# [Exercise inputs]
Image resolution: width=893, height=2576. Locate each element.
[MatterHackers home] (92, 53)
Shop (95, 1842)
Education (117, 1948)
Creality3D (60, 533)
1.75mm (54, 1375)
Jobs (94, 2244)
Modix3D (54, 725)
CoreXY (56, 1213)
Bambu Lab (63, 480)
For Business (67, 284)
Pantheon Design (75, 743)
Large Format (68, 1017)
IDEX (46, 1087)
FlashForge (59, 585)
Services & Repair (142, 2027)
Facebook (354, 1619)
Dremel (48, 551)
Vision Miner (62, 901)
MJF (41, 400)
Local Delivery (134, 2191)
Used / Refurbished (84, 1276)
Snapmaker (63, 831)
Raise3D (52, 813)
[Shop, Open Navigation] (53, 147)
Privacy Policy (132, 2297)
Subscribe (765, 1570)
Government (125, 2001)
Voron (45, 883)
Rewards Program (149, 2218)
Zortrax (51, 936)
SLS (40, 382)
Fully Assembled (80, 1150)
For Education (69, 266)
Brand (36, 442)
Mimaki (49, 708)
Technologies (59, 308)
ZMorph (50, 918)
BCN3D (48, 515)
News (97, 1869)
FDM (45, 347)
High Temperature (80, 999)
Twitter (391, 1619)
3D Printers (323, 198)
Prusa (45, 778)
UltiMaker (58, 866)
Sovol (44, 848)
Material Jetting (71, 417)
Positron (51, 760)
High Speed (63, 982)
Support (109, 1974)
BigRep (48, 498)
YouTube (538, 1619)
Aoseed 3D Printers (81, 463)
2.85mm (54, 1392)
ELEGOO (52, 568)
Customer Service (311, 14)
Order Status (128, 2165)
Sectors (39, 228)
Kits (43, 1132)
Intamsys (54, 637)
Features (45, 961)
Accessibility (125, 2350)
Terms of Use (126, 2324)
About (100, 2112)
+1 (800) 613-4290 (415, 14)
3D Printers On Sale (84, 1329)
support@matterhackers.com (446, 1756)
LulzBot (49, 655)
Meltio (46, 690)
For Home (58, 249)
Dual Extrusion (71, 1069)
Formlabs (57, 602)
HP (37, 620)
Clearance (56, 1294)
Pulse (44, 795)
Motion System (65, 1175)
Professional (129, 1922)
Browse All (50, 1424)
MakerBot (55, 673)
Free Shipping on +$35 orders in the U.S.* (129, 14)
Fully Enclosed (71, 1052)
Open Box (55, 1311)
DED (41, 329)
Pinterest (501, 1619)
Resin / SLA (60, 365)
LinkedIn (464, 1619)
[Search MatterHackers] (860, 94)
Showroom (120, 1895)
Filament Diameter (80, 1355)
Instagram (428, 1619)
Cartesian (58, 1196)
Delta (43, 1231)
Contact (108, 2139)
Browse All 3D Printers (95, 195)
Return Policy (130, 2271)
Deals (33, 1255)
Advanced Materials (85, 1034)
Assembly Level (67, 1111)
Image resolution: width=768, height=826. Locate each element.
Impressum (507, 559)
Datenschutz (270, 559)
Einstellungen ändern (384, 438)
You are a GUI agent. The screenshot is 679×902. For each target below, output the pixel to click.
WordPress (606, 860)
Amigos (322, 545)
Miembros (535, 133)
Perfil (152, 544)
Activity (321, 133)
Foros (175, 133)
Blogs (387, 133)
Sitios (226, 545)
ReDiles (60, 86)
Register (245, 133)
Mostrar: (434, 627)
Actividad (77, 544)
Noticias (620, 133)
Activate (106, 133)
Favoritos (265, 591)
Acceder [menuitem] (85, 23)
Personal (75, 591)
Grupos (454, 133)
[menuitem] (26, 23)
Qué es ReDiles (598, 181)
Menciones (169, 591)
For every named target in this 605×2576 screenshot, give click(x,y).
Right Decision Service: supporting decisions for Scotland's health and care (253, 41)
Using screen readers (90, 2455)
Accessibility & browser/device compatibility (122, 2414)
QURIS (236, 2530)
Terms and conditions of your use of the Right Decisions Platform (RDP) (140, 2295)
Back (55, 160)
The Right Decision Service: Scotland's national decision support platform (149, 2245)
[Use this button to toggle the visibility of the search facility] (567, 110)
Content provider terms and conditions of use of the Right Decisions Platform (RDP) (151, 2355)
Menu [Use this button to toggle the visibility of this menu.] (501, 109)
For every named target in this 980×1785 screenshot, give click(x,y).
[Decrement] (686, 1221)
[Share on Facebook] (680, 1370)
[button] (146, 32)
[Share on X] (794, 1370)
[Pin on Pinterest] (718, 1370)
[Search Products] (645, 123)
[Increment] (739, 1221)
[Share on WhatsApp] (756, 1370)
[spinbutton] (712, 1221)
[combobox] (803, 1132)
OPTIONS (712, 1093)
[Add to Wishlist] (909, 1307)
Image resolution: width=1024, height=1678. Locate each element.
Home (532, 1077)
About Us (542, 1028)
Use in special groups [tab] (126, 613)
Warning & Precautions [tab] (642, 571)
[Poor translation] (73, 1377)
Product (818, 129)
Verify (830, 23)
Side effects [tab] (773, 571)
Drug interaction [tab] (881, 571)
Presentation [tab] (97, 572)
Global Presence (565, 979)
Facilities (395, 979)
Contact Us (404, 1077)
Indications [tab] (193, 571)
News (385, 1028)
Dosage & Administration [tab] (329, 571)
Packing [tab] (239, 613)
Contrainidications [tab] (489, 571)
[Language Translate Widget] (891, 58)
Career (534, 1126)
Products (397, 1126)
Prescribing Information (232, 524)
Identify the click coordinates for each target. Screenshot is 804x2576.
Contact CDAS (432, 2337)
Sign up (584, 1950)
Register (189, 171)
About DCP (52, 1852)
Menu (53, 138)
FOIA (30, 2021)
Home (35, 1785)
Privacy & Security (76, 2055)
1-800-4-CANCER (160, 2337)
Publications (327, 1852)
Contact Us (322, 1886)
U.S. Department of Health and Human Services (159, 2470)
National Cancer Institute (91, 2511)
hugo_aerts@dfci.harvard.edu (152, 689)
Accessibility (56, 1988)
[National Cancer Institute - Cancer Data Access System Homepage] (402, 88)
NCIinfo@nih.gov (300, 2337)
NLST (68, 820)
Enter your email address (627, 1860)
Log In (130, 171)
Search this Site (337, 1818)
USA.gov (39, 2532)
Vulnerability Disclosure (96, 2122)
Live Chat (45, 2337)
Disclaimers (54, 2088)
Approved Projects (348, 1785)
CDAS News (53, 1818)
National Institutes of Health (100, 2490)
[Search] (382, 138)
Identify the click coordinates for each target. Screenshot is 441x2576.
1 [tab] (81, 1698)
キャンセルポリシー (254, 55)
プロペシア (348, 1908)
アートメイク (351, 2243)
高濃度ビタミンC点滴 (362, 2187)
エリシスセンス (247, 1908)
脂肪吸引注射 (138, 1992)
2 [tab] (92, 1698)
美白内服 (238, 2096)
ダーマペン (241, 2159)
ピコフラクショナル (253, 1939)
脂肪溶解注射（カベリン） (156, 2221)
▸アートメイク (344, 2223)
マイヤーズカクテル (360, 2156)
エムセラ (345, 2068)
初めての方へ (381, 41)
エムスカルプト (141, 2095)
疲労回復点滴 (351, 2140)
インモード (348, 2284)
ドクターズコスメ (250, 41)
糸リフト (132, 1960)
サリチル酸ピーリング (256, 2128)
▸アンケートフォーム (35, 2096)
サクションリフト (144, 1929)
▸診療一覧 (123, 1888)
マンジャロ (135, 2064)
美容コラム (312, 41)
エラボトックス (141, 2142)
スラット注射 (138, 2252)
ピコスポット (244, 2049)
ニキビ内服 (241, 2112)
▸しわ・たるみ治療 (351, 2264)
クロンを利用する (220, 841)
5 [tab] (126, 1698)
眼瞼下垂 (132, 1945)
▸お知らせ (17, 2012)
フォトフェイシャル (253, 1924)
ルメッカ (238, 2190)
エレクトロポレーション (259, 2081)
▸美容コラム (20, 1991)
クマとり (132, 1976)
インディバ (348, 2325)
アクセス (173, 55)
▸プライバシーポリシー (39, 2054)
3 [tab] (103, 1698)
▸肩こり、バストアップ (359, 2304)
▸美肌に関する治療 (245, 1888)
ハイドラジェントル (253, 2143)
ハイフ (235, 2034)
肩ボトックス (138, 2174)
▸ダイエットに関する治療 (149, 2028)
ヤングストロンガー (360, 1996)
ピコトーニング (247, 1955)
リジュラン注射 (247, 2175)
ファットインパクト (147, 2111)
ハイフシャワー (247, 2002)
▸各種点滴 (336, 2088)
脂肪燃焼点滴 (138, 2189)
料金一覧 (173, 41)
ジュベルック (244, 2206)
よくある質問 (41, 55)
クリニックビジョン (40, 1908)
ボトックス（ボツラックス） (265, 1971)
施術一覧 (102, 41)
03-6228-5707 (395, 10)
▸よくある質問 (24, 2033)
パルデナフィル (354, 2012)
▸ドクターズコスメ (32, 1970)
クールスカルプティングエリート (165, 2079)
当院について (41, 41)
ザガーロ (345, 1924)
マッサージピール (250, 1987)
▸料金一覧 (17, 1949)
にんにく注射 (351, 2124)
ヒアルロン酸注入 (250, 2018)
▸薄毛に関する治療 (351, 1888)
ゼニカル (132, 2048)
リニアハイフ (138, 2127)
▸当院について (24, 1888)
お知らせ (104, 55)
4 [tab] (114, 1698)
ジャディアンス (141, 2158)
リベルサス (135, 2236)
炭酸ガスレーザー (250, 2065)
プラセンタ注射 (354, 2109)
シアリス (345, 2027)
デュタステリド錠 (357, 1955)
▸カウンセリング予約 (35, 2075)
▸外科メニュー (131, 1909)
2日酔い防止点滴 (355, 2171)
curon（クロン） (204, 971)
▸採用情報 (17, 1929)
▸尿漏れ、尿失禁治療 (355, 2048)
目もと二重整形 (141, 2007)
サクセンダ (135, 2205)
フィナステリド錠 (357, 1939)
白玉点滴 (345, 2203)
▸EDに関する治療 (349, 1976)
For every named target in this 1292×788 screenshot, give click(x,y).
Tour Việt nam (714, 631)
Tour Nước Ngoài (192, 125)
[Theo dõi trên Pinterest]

# [Task statement]
Which lines of the data hold the string "target"? Return each of them.

# [Response to the exercise]
You are a GUI agent. The screenshot is 679×902. For each target below, output the pixel to click.
For every named target in this 605×2576 screenshot, give click(x,y).
For every named target in this 980×1785 screenshot, give click(x,y).
Identify the click coordinates for each target. Screenshot is 804x2576.
Identify the click coordinates for each target. Screenshot is 441x2576.
For every named target in this 1292×788 screenshot, give click(x,y).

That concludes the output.